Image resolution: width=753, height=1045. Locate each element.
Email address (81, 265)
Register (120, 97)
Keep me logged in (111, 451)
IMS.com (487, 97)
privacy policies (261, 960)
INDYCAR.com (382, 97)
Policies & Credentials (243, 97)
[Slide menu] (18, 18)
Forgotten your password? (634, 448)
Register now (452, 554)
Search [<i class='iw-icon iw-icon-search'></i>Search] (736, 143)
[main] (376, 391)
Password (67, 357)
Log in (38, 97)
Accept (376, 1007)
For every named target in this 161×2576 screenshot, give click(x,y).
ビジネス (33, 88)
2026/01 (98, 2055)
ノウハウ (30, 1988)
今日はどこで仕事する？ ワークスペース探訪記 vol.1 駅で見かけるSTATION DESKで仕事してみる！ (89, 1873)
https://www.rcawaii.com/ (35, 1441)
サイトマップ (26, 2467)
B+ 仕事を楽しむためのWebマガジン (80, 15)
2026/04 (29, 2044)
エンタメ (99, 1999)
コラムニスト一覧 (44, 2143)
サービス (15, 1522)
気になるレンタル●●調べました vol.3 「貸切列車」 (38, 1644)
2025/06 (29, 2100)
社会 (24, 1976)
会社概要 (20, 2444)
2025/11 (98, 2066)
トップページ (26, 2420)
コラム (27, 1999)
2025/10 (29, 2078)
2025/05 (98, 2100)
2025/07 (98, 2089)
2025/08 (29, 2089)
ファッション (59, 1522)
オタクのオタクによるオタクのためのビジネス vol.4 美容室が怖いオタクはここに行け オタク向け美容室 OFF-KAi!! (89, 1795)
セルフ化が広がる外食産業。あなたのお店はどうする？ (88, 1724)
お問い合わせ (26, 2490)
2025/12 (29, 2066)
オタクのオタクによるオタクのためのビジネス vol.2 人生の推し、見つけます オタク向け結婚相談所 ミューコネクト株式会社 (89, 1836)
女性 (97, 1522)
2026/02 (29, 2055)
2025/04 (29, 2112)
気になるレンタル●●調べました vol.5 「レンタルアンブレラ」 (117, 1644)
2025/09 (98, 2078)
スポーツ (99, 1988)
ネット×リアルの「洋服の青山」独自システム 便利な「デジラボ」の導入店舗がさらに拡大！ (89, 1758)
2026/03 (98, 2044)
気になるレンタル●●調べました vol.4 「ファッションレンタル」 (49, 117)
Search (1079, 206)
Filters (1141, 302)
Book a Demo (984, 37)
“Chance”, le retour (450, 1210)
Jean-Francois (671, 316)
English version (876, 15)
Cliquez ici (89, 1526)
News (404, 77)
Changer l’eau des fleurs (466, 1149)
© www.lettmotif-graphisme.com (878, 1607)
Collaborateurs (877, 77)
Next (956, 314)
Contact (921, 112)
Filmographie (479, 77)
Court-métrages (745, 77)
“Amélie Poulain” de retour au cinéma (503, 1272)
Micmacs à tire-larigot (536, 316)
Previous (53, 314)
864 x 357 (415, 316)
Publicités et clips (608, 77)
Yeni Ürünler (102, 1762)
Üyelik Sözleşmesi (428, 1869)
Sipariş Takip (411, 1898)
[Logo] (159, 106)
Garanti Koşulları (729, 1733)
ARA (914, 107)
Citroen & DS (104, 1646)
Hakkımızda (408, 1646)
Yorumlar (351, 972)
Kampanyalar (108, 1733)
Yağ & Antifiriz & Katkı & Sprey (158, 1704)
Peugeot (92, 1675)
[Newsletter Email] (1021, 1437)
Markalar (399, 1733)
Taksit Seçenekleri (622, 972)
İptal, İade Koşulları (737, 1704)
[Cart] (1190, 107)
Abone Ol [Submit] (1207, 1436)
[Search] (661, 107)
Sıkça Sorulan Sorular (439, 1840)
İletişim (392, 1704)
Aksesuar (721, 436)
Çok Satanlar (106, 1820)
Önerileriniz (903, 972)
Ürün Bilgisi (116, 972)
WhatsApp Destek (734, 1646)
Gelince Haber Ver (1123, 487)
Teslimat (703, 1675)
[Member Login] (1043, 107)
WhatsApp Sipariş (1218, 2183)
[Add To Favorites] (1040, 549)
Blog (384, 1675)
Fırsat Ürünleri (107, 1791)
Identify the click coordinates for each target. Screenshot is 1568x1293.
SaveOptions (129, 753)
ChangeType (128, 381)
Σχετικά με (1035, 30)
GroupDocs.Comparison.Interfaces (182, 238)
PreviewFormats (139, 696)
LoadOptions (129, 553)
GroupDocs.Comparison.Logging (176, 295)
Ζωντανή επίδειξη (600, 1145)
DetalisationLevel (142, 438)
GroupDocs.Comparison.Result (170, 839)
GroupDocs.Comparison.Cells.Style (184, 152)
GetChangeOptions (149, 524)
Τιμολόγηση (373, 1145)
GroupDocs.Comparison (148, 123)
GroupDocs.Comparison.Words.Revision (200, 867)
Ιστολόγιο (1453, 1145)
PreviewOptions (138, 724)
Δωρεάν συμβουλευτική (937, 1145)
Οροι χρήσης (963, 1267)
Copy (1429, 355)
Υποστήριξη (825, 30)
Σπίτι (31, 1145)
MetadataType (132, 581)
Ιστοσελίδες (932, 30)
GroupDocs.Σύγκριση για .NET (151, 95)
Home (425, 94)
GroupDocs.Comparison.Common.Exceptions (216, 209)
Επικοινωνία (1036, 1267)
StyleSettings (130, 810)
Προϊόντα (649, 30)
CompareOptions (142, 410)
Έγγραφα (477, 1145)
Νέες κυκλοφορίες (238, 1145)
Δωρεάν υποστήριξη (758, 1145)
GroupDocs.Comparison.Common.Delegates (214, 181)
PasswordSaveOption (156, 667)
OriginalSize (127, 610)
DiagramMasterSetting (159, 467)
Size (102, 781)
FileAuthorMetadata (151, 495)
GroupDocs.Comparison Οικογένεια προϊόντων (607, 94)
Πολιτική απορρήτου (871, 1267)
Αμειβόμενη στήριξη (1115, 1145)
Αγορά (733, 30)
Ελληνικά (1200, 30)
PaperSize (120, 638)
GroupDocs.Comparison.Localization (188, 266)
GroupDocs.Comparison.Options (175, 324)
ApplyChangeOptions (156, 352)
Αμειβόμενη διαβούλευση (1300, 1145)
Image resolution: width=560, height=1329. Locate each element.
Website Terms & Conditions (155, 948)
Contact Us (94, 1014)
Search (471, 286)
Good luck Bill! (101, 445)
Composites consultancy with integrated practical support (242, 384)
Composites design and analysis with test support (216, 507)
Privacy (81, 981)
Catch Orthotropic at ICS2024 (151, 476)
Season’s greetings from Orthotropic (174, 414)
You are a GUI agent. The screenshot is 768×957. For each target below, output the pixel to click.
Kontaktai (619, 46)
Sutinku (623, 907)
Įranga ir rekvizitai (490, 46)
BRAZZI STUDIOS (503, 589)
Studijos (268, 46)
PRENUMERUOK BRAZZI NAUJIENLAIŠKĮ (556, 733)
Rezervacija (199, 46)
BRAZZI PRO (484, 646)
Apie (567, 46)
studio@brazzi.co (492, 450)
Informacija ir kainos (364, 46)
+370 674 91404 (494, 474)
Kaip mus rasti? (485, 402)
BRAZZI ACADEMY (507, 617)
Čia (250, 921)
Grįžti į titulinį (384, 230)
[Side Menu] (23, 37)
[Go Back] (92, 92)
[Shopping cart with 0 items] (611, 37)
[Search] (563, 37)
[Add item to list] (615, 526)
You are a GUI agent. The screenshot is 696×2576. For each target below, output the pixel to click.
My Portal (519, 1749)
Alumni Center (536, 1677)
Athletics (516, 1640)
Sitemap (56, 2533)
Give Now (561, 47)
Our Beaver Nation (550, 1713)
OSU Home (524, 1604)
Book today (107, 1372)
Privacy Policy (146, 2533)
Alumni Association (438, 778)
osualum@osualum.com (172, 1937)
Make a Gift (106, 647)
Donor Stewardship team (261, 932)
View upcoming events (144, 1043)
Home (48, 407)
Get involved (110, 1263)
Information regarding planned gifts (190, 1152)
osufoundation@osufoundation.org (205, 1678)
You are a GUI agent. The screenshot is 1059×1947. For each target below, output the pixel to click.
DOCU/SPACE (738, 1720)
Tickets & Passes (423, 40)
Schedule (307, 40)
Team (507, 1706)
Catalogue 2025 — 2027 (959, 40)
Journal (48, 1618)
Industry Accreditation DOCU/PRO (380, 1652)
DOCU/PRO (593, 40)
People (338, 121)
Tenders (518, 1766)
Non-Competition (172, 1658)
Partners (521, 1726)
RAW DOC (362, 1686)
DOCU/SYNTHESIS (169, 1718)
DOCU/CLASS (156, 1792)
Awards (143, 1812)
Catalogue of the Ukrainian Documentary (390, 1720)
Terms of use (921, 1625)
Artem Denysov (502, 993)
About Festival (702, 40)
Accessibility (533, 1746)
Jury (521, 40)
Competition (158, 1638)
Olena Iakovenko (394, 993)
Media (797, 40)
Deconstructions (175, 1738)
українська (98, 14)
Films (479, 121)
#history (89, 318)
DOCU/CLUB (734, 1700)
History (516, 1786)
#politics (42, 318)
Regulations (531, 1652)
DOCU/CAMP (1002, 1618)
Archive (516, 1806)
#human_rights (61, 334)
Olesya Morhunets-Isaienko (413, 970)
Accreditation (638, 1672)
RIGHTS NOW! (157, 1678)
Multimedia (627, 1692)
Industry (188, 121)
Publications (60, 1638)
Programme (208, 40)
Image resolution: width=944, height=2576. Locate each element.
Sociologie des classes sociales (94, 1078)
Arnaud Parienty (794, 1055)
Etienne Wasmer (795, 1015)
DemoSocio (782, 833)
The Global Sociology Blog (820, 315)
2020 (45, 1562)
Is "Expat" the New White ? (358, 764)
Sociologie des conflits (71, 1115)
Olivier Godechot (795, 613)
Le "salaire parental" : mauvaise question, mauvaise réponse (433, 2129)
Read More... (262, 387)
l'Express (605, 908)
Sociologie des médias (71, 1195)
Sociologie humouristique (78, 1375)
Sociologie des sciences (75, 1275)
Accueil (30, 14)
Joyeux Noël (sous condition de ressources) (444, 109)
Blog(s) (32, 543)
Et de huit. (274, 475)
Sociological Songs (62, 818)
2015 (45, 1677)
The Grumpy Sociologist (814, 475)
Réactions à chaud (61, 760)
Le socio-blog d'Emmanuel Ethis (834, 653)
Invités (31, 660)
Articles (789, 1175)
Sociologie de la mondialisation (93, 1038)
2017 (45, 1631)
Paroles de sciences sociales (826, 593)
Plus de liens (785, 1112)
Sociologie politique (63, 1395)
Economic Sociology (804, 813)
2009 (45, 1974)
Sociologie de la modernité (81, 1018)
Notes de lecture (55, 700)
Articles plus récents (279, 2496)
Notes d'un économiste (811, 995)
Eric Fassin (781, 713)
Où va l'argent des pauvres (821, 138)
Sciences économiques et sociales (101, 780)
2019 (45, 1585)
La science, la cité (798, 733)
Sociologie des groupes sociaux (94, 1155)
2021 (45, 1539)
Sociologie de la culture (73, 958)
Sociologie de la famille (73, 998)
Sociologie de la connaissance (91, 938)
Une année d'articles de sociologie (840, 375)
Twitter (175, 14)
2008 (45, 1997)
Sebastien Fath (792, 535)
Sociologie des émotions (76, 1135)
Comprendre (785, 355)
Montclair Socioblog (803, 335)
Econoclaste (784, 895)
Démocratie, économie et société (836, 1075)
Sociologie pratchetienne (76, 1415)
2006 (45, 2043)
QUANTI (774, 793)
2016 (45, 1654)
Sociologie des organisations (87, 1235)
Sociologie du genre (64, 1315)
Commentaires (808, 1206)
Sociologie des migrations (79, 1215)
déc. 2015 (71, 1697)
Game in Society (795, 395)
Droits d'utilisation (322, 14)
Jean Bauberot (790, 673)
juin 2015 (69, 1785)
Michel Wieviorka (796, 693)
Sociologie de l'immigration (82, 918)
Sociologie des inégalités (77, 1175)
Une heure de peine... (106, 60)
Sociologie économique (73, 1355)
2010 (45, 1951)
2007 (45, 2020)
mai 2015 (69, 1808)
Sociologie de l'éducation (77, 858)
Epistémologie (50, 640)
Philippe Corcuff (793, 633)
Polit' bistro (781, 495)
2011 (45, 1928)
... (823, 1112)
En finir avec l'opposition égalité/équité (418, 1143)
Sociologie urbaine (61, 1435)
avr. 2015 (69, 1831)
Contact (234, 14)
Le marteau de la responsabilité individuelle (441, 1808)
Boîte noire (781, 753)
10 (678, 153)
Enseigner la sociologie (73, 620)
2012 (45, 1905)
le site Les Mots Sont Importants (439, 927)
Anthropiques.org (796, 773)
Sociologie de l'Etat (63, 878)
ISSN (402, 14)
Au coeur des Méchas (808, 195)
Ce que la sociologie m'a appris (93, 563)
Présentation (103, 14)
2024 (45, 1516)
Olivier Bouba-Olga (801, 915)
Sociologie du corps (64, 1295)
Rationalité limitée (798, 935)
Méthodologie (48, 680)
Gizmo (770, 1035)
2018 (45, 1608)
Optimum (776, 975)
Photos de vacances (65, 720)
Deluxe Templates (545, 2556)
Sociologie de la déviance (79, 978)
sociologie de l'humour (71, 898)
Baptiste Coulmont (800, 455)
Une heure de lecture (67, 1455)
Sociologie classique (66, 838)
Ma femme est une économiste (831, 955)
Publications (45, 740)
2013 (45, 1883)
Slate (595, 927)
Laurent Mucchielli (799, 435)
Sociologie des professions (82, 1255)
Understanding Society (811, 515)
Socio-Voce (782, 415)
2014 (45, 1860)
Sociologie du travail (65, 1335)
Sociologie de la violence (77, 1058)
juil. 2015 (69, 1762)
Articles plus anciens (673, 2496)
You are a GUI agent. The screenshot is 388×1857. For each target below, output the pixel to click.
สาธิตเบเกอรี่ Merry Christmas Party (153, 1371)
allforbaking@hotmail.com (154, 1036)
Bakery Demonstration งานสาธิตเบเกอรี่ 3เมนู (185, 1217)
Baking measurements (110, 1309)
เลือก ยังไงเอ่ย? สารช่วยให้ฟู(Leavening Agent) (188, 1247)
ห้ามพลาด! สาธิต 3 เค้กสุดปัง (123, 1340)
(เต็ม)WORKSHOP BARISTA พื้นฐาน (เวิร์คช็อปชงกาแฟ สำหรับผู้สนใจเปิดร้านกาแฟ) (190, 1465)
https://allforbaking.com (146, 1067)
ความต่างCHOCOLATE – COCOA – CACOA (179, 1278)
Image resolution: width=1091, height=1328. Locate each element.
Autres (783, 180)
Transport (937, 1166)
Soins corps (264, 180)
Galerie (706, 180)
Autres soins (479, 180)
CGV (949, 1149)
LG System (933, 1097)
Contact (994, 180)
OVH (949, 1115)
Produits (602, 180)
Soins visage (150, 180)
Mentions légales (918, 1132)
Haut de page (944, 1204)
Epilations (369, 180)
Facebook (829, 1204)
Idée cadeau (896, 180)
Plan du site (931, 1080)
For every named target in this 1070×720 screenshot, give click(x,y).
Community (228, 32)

+++

-- Task goal --
Taking the records above, retype every line from the one with "2026/03 (98, 2044)" down to the one with "Collaborateurs (877, 77)", exactly and with nothing else.

-- Completed task --
2026/03 (98, 2044)
気になるレンタル●●調べました vol.4 「ファッションレンタル」 (49, 117)
Search (1079, 206)
Filters (1141, 302)
Book a Demo (984, 37)
“Chance”, le retour (450, 1210)
Jean-Francois (671, 316)
English version (876, 15)
Cliquez ici (89, 1526)
News (404, 77)
Changer l’eau des fleurs (466, 1149)
© www.lettmotif-graphisme.com (878, 1607)
Collaborateurs (877, 77)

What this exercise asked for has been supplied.